We checked in last Zaver, a Swedish B2C Buy-Now-Pay-Later (BNPL) provider in Europe, when it raised a $5 million funding round in 2021. The company has now closed a $10 million extension to its Series A funding round, bringing its total Series A at $20 million. The total investment to date amounts to 30 million dollars.
In Europe, Zaver competes at BNPL with Klarna, PayPal and incumbents such as Santander and BNP Paribas.
However, Zaver claims it can assess risk on BNPL basket sizes of up to €200,000 in real time due to its risk assessment algorithms. Other BNPL providers rarely finance anything over €3,000, at least in Europe.
Founded by Amir Marandi and Linus Malmén in mid-2016, while both were students at KTH Royal Institute of Technology in Stockholm, the company has a strategic alliance with Nissan Group for direct-to-consumer sales in the Nordic countries and customer relations with Volkswagen and Porsche.
This allows customers to even buy a car at BNPL.
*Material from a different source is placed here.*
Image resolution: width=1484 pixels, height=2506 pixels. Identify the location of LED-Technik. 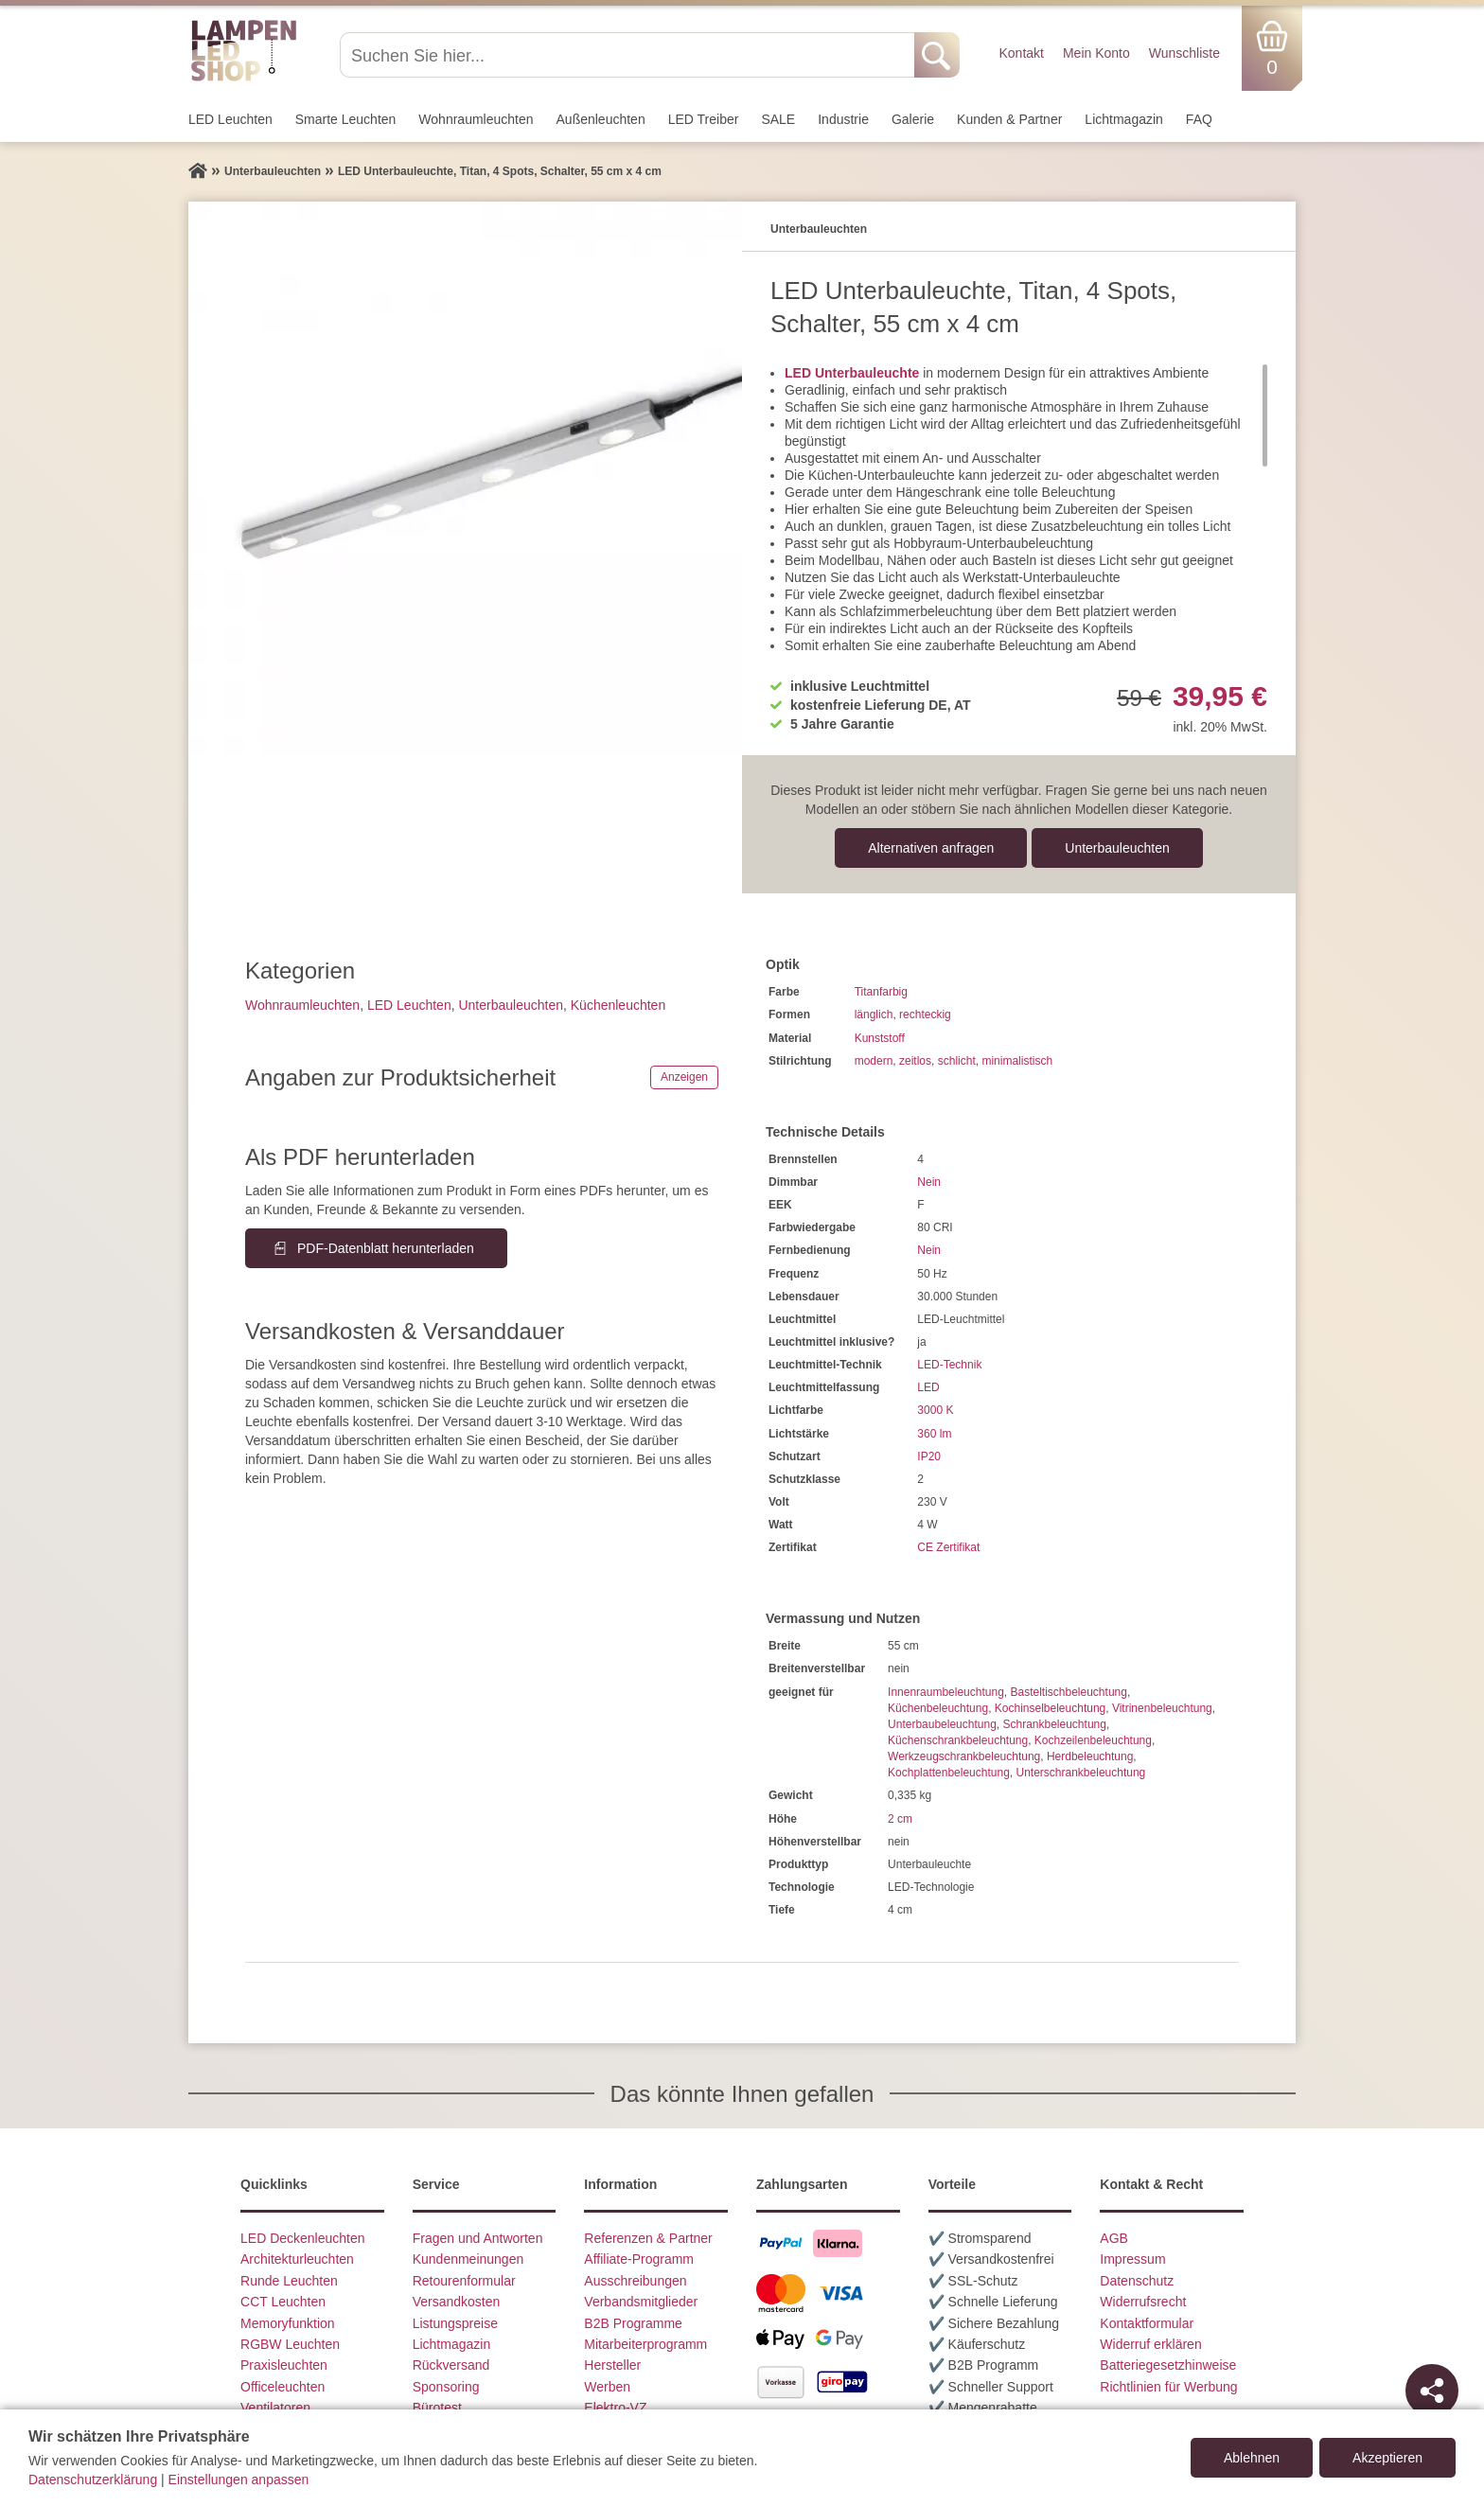
(949, 1364).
Amir Marandi, CEO and founder, told me that the company is able to offer size-agnostic payment solutions because it spends most of its product development not “on linear regression models (like others) but on advanced rating algorithms danger”.
“While our competitors have focused their efforts on marketing, our focus has been decidedly on the engineering side of things,” he said.
He believes that declining acceptance rates for larger transactions in the payments industry means an opportunity for a “size-agnostic payment platform” of up to €200,000.
This may be where the BNPL industry is headed.
Early innovators such as Klarna, Trustly, Tink and iZettle capitalized on this shift to online payments, but the expansion of e-commerce infrastructure has set the stage for an increase in the average value of online transactions.
This change first appeared in 2012 when Elon Musk proposed selling a Tesla online and now today many OEMs are trying to go “direct to consumer” using BNPL.
Series A investors include FROS Ventures, Hållbar AB, Hobohm Brothers Equity, JOvB Investments, MAHR Projects, Skagerack Ventures and King.com founders Sebastian Knutsson and Riccardo Zacconi.